四半世紀ほど前にアメリカで仕事をした経験をベースに私はアメリカの会社では「いじめ」はそれ程多くないと思っていた。

理由は幾つかある。一つはアメリカ人は総じて負けず嫌いなので、いじめられると泣き寝入りするのではなく、猛烈に反発するからだ。

次に訴訟社会であり、会社による解雇はしばしば訴訟につながるからだ。

ところがWSJによると、アメリカでも「職場でのいじめ」が増えているという。最近の調査によると「過去1年間で職場でいじめに遭った人は2/3近くになり、1998年当時の1/2から増えている」ということだった。

米国ではハリウッドのセクシャルハラスメント事件以降、職場のいじめ問題が注目を浴びている。

アメリカの会社ではボス(直属上司)の権限は絶大だ。転勤が多い日本の会社では、しばらく我慢していると嫌な上司と分かれる可能性があるが、アメリカではそのようなことはない。自分が転職するかボスが転職しない限り、上下関係は永続する。

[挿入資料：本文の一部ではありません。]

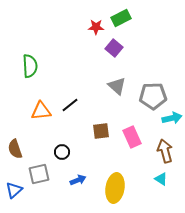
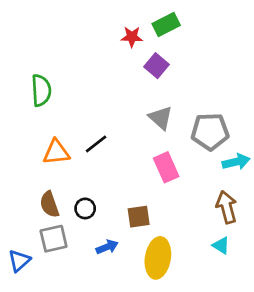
brown square: (101, 131) -> (139, 217), moved
pink rectangle: (132, 137) -> (166, 167), moved
brown semicircle: (15, 149) -> (49, 204), moved

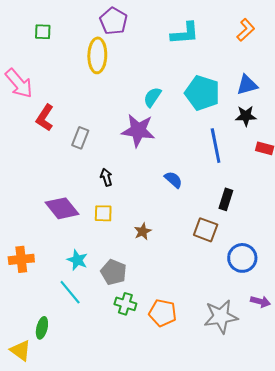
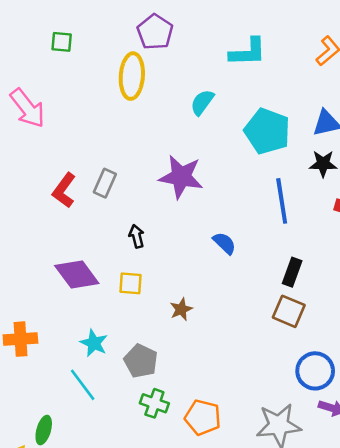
cyan semicircle: (152, 97) -> (202, 102), moved
red L-shape: (45, 118) -> (64, 190), moved
brown square: (206, 230) -> (289, 311), moved
blue circle: (242, 258) -> (315, 371), moved

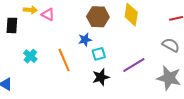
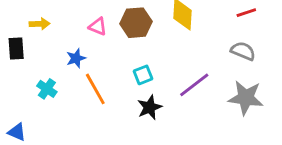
pink triangle: (48, 14) -> (98, 26), moved
blue star: (85, 40) -> (76, 58), moved

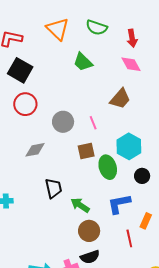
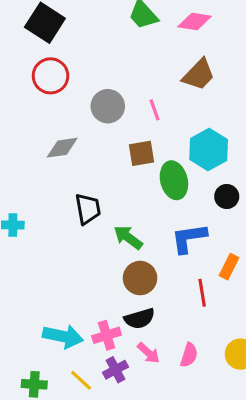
pink diamond: (131, 64) -> (195, 22), moved, turned -55

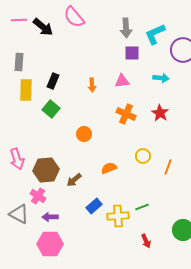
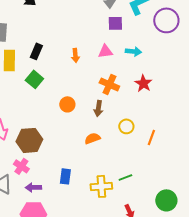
cyan arrow: (161, 78) -> (133, 51), moved
brown arrow: (74, 180) -> (98, 108), moved, turned -42
blue rectangle: (94, 206) -> (65, 176), moved, turned -42

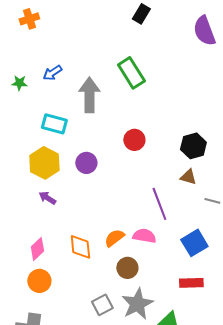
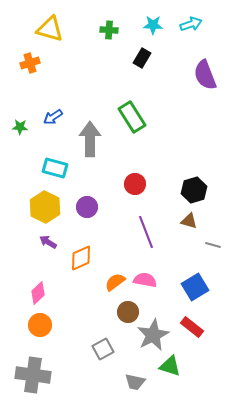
purple line: (159, 204) -> (146, 232), moved
orange diamond: (80, 247) -> (81, 258), moved, turned 72
red rectangle: (191, 283) -> (192, 327), turned 40
gray star: (137, 304) -> (153, 335), moved

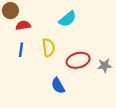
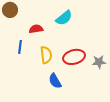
red semicircle: (23, 25) -> (36, 29), moved
yellow semicircle: (48, 48) -> (46, 55), moved

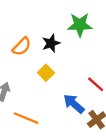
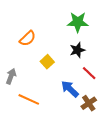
black star: (51, 43) -> (77, 50), moved

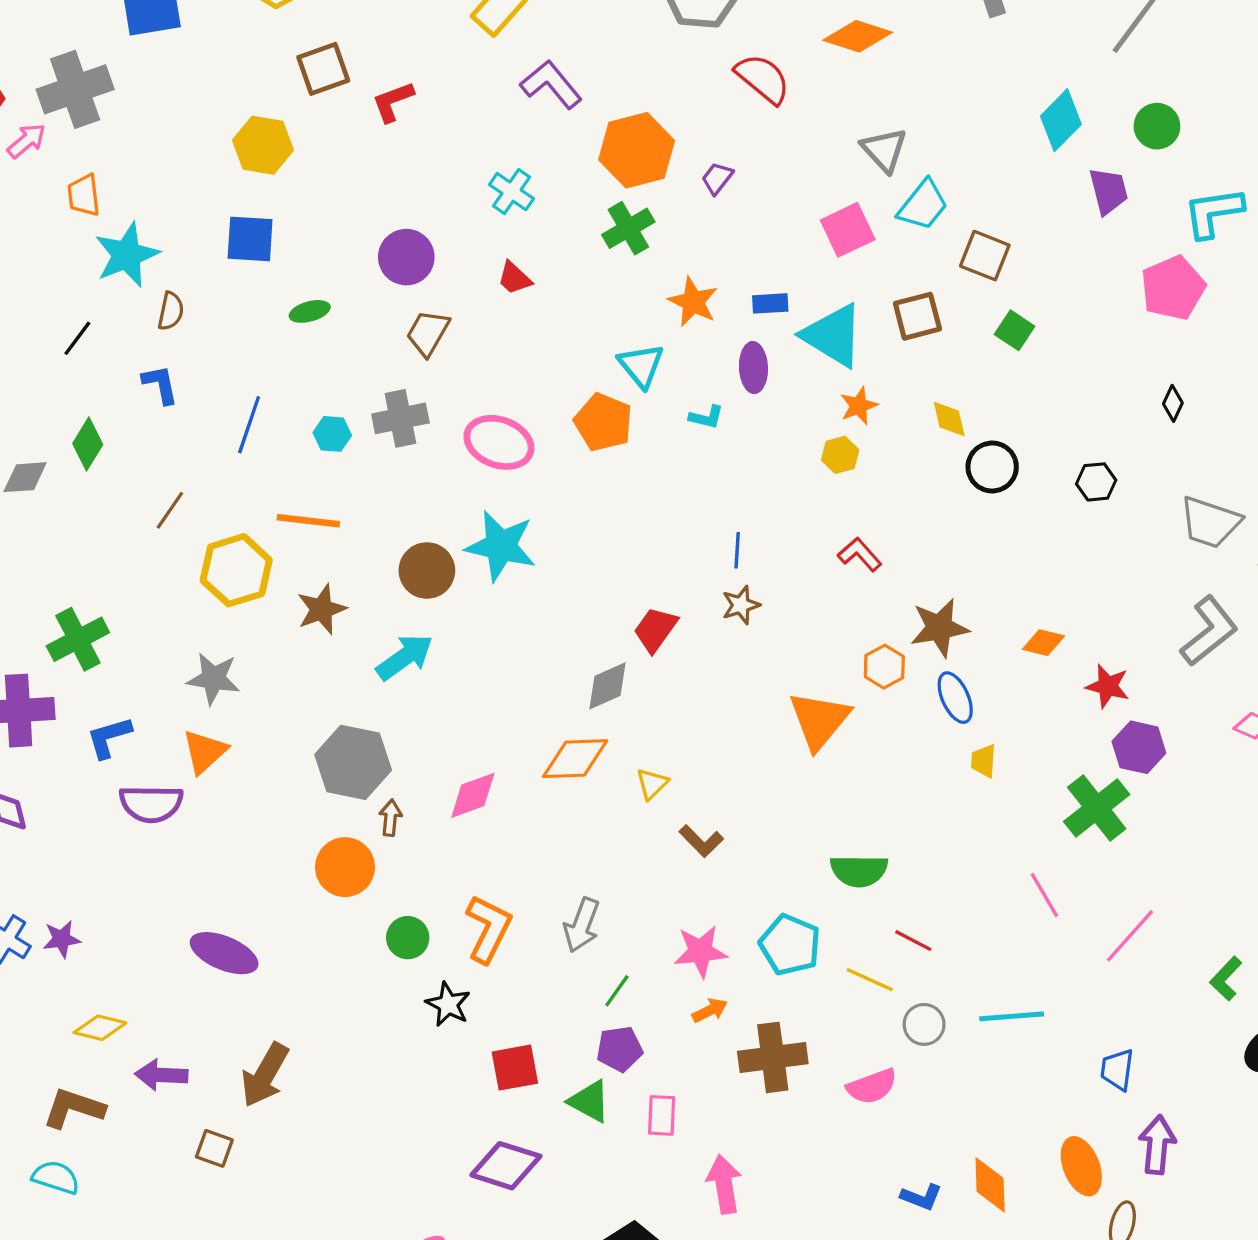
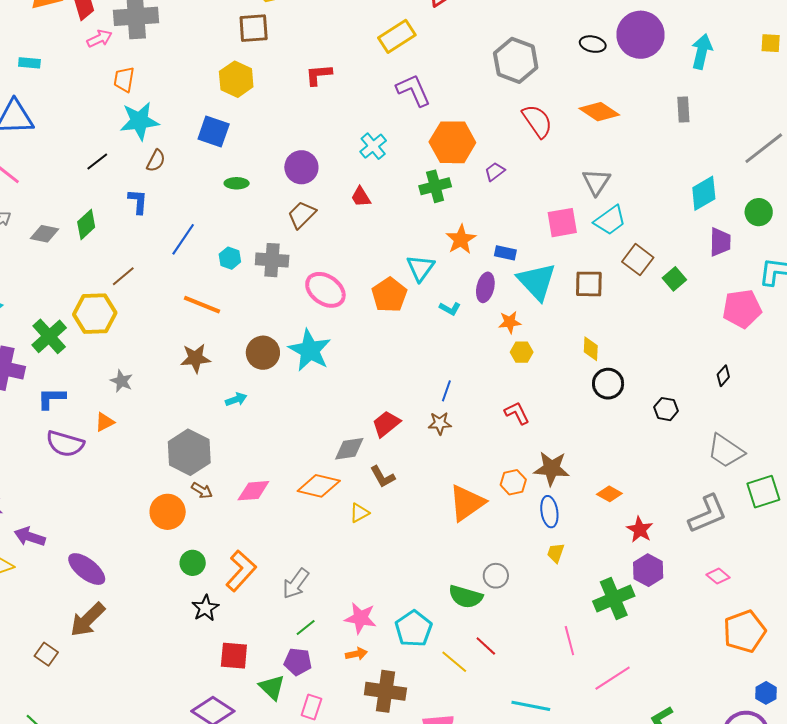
brown square: (323, 69) -> (254, 28), moved
green square: (1015, 330) -> (674, 279), moved
orange star: (859, 406) -> (510, 322), moved
yellow hexagon: (236, 570) -> (95, 314), moved
green cross: (78, 639) -> (49, 336), turned -30
cyan arrow: (405, 657) -> (236, 399), size x0.6
gray star: (213, 679) -> (122, 381), size x0.7
orange triangle: (205, 752) -> (105, 422), size x0.7
brown arrow: (390, 818) -> (202, 490), turned 100
brown L-shape: (701, 841) -> (383, 477), moved
purple ellipse: (224, 953) -> (87, 569), moved
gray circle: (924, 1024) -> (496, 576), moved
purple arrow: (161, 1075) -> (30, 537), moved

それだけにボスの力は強力だ。いじめを会社に告げ口してもボスから報復を受けるので、泣き寝入りしている従業員が多いということだろう。

記事は「なぜいじめが増加しているか?」という点について、それ程深堀していないが、一つの結論として「若い従業員の間の能力格差が顕著であり、少数のスター的社員が多くの仕事を取ってくる」など、能力格差がいじめ増加の背景としている。

記事はまたいじめを職場から追放するのは、時間のかかる仕事で法律的には困難な作業という面も指摘している。

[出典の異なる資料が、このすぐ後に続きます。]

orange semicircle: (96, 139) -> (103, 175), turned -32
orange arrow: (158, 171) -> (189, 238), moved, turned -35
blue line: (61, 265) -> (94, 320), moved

いじめが従業員の生産性の低下や顧客離れにつながる点で企業にマイナスであることは間違いない。人事コンサルタント会社は「いじめ防止教育」を企業に推奨している。また度を過ぎた部下いじめをする上司については、その上司の解雇を強く会社に推奨することもある。

さてアメリカで昔よりいじめが増えていることの背景を私なりに考えてみた。

一つは脱工業・情報化社会になって、個人の知的能力の差が生産性の差を大きく左右することになったことだ。「真面目に働いているとそこそこ成果があがる」という時代ではなくなってきたということである。生産性の差が顕著なのでボスはできの悪い部下を攻撃しやすいのである。

次にここ数年は失業率が顕著に低下し、求人難が目立ってきたが、それまで職を得ることが難しい時代が続いた。なお数字上の失業率は低下しているが、「本当にやりたい仕事に就職できているか?」ということを見るとまだ「就職難」は続いているかもしれない。多くの一般的な才能レベルの人にとって。

よって「職を失う」懸念からいじめに泣き寝入りしている人が減らないとも考えられる。

いじめの問題はアメリカ企業社会でも簡単には解決しない問題のようだ。